RECORDS FOR THE TASK Start Marker

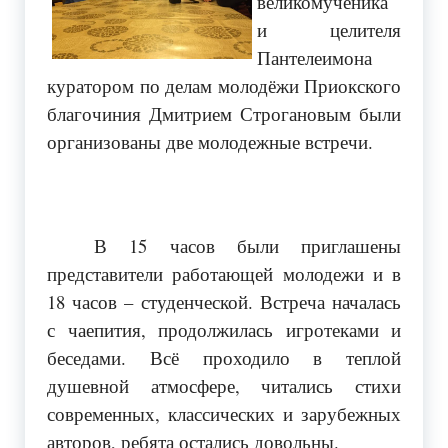
великомученика
и целителя
Пантелеимона
куратором по делам молодёжи Приокского
благочиния Дмитрием Строгановым были
организованы две молодежные встречи.
В 15 часов были приглашены
представители работающей молодежи и в
18 часов – студенческой. Встреча началась
с чаепития, продолжилась игротеками и
беседами. Всё проходило в теплой
душевной атмосфере, читались стихи
современных, классических и зарубежных
авторов, ребята остались довольны.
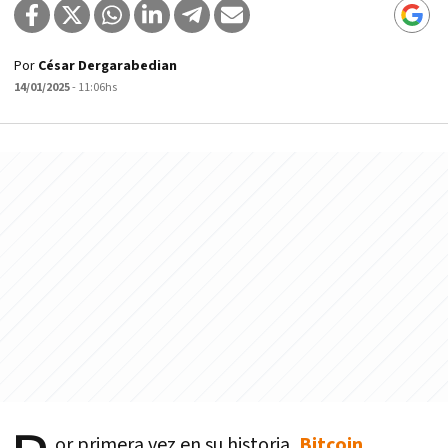
Por
César Dergarabedian
14/01/2025
- 11:06hs
or primera vez en su historia,
Bitcoin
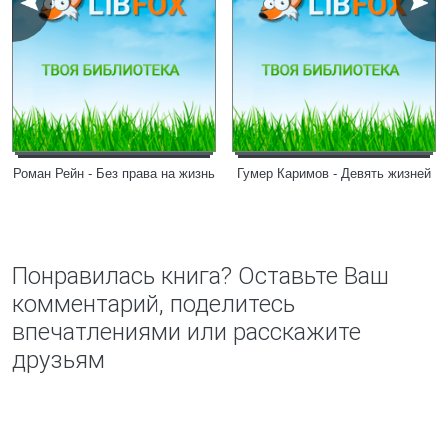
Роман Рейн - Без права на жизнь
Гумер Каримов - Девять жизней
Понравилась книга? Оставьте Ваш
комментарий, поделитесь
впечатлениями или расскажите
друзьям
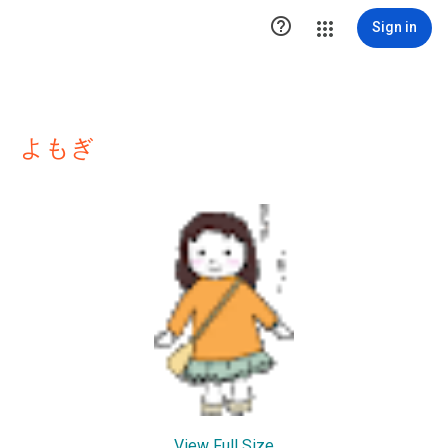

Sign in
よもぎ
View Full Size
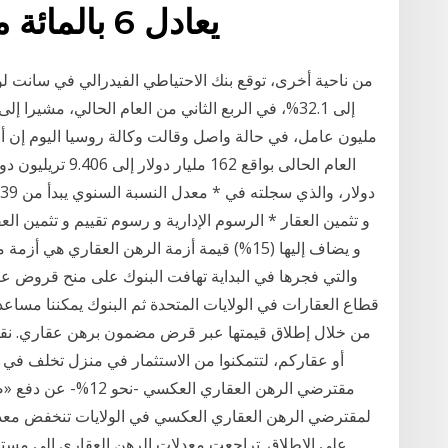
يعادل 6 بالمائة مقارنة بنفس الفترة من
من ناحية أخرى، توقع بنك الاحتياطي الفيدرالي في سانت ل
مليون عامل، في حالة واصل وقالت وكالة روسيا اليوم إن أر
والتي فجرها في البداية تهافت البنوك على منح قروض عالي
قطاع العقارات في الولايات المتحدة ثم البنوك يمكننا مسا
من خلال إطلاق قيمتها عبر قرض مضمون برهن عقاري. نقدم
مقترضي الرهن العقاري 
على الإطلاق. تراجعت معدلات الرهن العقاري إلى مس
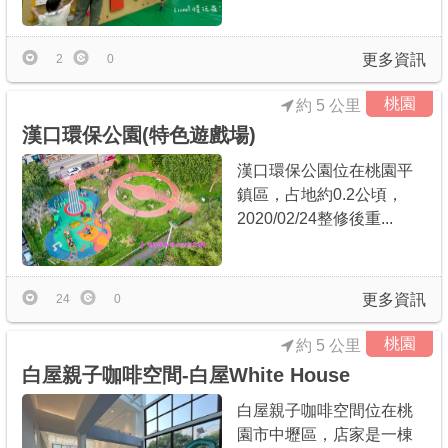
更多資訊
2
0
桃園
約 5 公里
漢口環保公園(特色遊戲場)
漢口環保公園位在桃園平
鎮區，占地約0.2公頃，
2020/02/24整修後重...
更多資訊
24
0
桃園
約 5 公里
白屋親子咖啡空間-白屋White House
白屋親子咖啡空間位在桃
園市中壢區，店家是一棟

RECORDS FOR THE TASK End Marker

• TASK REQUIREMENTS
Copy out every line of the data exactly, leaving the images behind.

• OUTPUT FOR THIS EXERCISE
великомученика
и целителя
Пантелеимона
куратором по делам молодёжи Приокского
благочиния Дмитрием Строгановым были
организованы две молодежные встречи.
В 15 часов были приглашены
представители работающей молодежи и в
18 часов – студенческой. Встреча началась
с чаепития, продолжилась игротеками и
беседами. Всё проходило в теплой
душевной атмосфере, читались стихи
современных, классических и зарубежных
авторов, ребята остались довольны.
Por
César Dergarabedian
14/01/2025
- 11:06hs
or primera vez en su historia,
Bitcoin
Роман Рейн - Без права на жизнь
Гумер Каримов - Девять жизней
Понравилась книга? Оставьте Ваш
комментарий, поделитесь
впечатлениями или расскажите
друзьям

Sign in
よもぎ
View Full Size
يعادل 6 بالمائة مقارنة بنفس الفترة من
من ناحية أخرى، توقع بنك الاحتياطي الفيدرالي في سانت ل
مليون عامل، في حالة واصل وقالت وكالة روسيا اليوم إن أر
والتي فجرها في البداية تهافت البنوك على منح قروض عالي
قطاع العقارات في الولايات المتحدة ثم البنوك يمكننا مسا
من خلال إطلاق قيمتها عبر قرض مضمون برهن عقاري. نقدم
مقترضي الرهن العقاري 
على الإطلاق. تراجعت معدلات الرهن العقاري إلى مس
更多資訊
2
0
桃園
約 5 公里
漢口環保公園(特色遊戲場)
漢口環保公園位在桃園平
鎮區，占地約0.2公頃，
2020/02/24整修後重...
更多資訊
24
0
桃園
約 5 公里
白屋親子咖啡空間-白屋White House
白屋親子咖啡空間位在桃
園市中壢區，店家是一棟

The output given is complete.